26. Va, Elise

Notes de l’auteur : Octobre 1941

Je m'ennuie. Je suis lasse de tous ces événements venant perturber chacun de mes matins. Assise, seule à une table, les lettres de Thomas étalées sur la table, je ne cesse de les relire encore et encore. Dans ses mots, j'entends sa voix.

Dans ses déclarations, je sens ses bras autour de moi.

Thomas est là, dans un coin de mon cœur, de mon esprit.

Jamais son souvenir ne s'effacera.

Thomas sera toujours une partie intégrante de moi.

Une part bien trop grande.

Thomas me manque. Ce petit bout de « moi » me manque. Je me sens vide ou plutôt incomplète. J'ai comme l'impression qu'il me manque un bras, que je suis amputée d'un membre.

Thomas n'est pas là.

— Tu penses encore à lui ?

Mais Antoine, lui, est bel et bien là. Soucieux comme toujours. Inquiet comme à chaque fois. Je sais que je ne suis qu'un poids pour lui, pour sa conscience. Antoine veille sur moi. Antoine s'inquiète pour moi et moi ? Que fais-je pour lui ? Rien.

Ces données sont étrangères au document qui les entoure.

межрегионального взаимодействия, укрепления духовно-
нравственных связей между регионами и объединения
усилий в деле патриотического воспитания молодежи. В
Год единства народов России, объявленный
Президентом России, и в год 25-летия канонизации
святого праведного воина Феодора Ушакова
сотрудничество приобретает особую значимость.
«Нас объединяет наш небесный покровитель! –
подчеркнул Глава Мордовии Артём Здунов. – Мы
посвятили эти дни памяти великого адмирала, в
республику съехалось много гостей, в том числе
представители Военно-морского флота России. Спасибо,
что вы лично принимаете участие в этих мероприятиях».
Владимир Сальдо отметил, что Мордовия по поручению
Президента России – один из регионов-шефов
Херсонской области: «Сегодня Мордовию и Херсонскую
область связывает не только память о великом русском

Je reste des jours entiers assise là, toute seule dans mon coin, relisant de vieilles lettres me rappelant un passé me semblant lointain alors qu'il ne date que de quelques mois.

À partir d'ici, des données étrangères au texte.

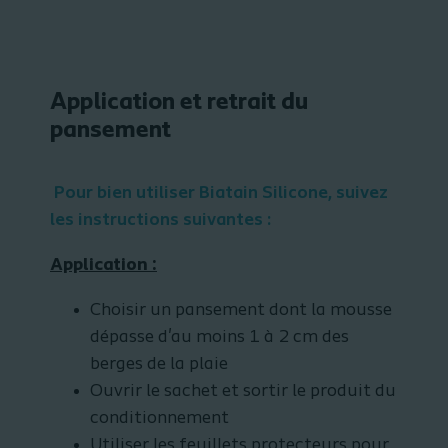
Application et retrait du
pansement
Pour bien utiliser Biatain Silicone, suivez
les instructions suivantes :
Application :
Choisir un pansement dont la mousse
dépasse d'au moins 1 à 2 cm des
berges de la plaie
Ouvrir le sachet et sortir le produit du
conditionnement
Utiliser les feuillets protecteurs pour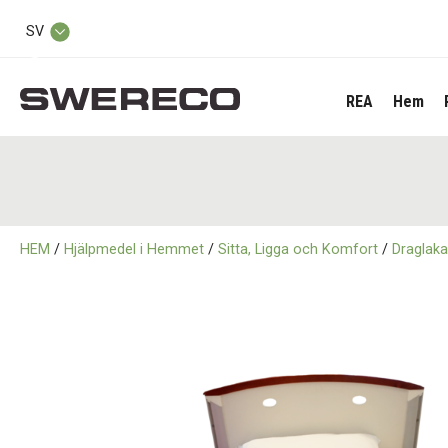
SV
REA
Hem
HEM
/
Hjälpmedel i Hemmet
/
Sitta, Ligga och Komfort
/
Draglak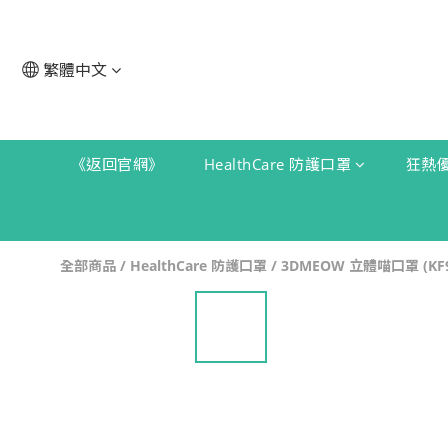
繁體中文
《返回官網》
HealthCare 防護口罩
狂熱
全部商品
/
HealthCare 防護口罩
/
3DMEOW 立體喵口罩 (KF9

— Je me demande ce qu'il fait. Je me demande à quoi il pense. Dis-moi, Antoine, est-il possible d'avoir autant une personne ancrée en soi ?

— Je n'en sais rien.

—Thomas me manque...

—Alors, rejoins-le.

Je ne m'attendais pas à ça.

Tu sais, je mentirais si j'avouais que ça me surprenait complètement, mais je m'attendais au moment où nos chemins prendraient des directions opposées.

Ce moment est arrivé Antoine. Tu le sais.

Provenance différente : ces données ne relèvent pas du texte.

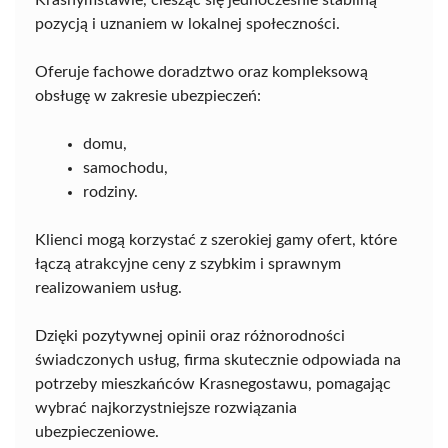
pozycją i uznaniem w lokalnej społeczności.
Oferuje fachowe doradztwo oraz kompleksową
obsługę w zakresie ubezpieczeń:
domu,
samochodu,
rodziny.
Klienci mogą korzystać z szerokiej gamy ofert, które
łączą atrakcyjne ceny z szybkim i sprawnym
realizowaniem usług.
Dzięki pozytywnej opinii oraz różnorodności
świadczonych usług, firma skutecznie odpowiada na
potrzeby mieszkańców Krasnegostawu, pomagając
wybrać najkorzystniejsze rozwiązania
ubezpieczeniowe.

— Tu veux que j'aille en Angleterre ?

— Il est encore temps. Tu peux le faire.

— Je ne saurais où aller.

— J'ai un cousin là-bas qui peut t'accueillir quelques jours et te guider à Londres si tu le souhaites.

— Pourquoi m'aides-tu ? Je veux dire, depuis tout ce temps...

— Parce que je t'aime.

Il s'arrête, s'accroupit devant moi, attrape mes mains dans les siennes.

Est-ce l'heure ? Dois-je m'en aller maintenant ?

Ô, Antoine, si tu savais que je m'en veux. De ne pas avoir pu tenir mes promesses, de te laisser ainsi ici tout seul. M'en veux-tu ? Je n'ai pas été à la hauteur de tes attentes, ni des miennes, alors est-ce que je mérite une telle occasion ?

— Je t'aime assez pour savoir que rien ne te rattache à ici. Je ne veux pas être une obligation te retenant à moi. Je le sais, je l'ai toujours su. Je n'ai jamais pu lutter contre lui. Je n'ai jamais porté Thomas dans mon cœur, mais je sais qu'il a une place capitale dans le tien. Alors va Élise. Va et retrouve-le. Retrouve-le avant que tu ne puisses plus le faire. Dis-lui que tu l'aimes avant que tes mots ne se perdent à jamais. Puisse tes caresses à son égard, ne pas être les dernières.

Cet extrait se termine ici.